Hello, I'm Leo du Feu. I'm a Scottish artist, a painter of landscape and nature. I live and work in Linlithgow, near Edinburgh, and exhibit in galleries around Scotland and the UK. You can see my work on my website - www.leodufeu.co.uk
I anticipate using this blog to show what I'm working on in my art and also as an encouragement to me to write - I find writing brings a similar satisfaction to sketching and painting. Birds are also a passion and it'll be good to be able to post some of my birding experiences here.
My interests in art and environment come together in an ongoing project to explore Scotland by rail. I've been getting to know countryside and towns along various lines, sketching as I go. The project has been possible thanks to the support of ScotRail for the past four years. I intend to post accounts of my railway explorations on this blog, detailing walks, sites of interest, flora and fauna to be seen, etc.

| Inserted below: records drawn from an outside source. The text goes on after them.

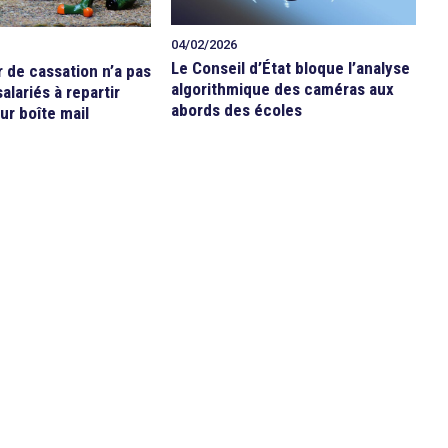
04/02/2026
Le Conseil d’État bloque l’analyse
r de cassation n’a pas
algorithmique des caméras aux
alariés à repartir
abords des écoles
ur boîte mail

I hope that'll do for an introduction, now here's one quick encounter with a bullfinch:
|male bullfinch, 23.12.09|
In the latest edition of RSPB's Birds magazine David Lindo writes in his 'Urban Birdwatcher' (http://urbanitybirder.blogspot.com/) article about the decline of the bullfinch. (Since their 1950s-1970s peak the UK population of these beautiful chunky birds has severely reduced in number, due probably to changes in farming practice and woodland management.)
Anyway, David talks about the song of the bullfinch and the fact that most of us aren't even aware it exists. Certainly until I read his article I thought the low plaintive whistle was the only noise they made. But this morning, walking to my studio, I stopped to look through my binoculars at a flush pink male in a tree across the canal and realised that his black-wedge beak was moving - he was singing! A lovely, gentle, unassuming burble. So I can confirm that yes, bullfinches do indeed sing!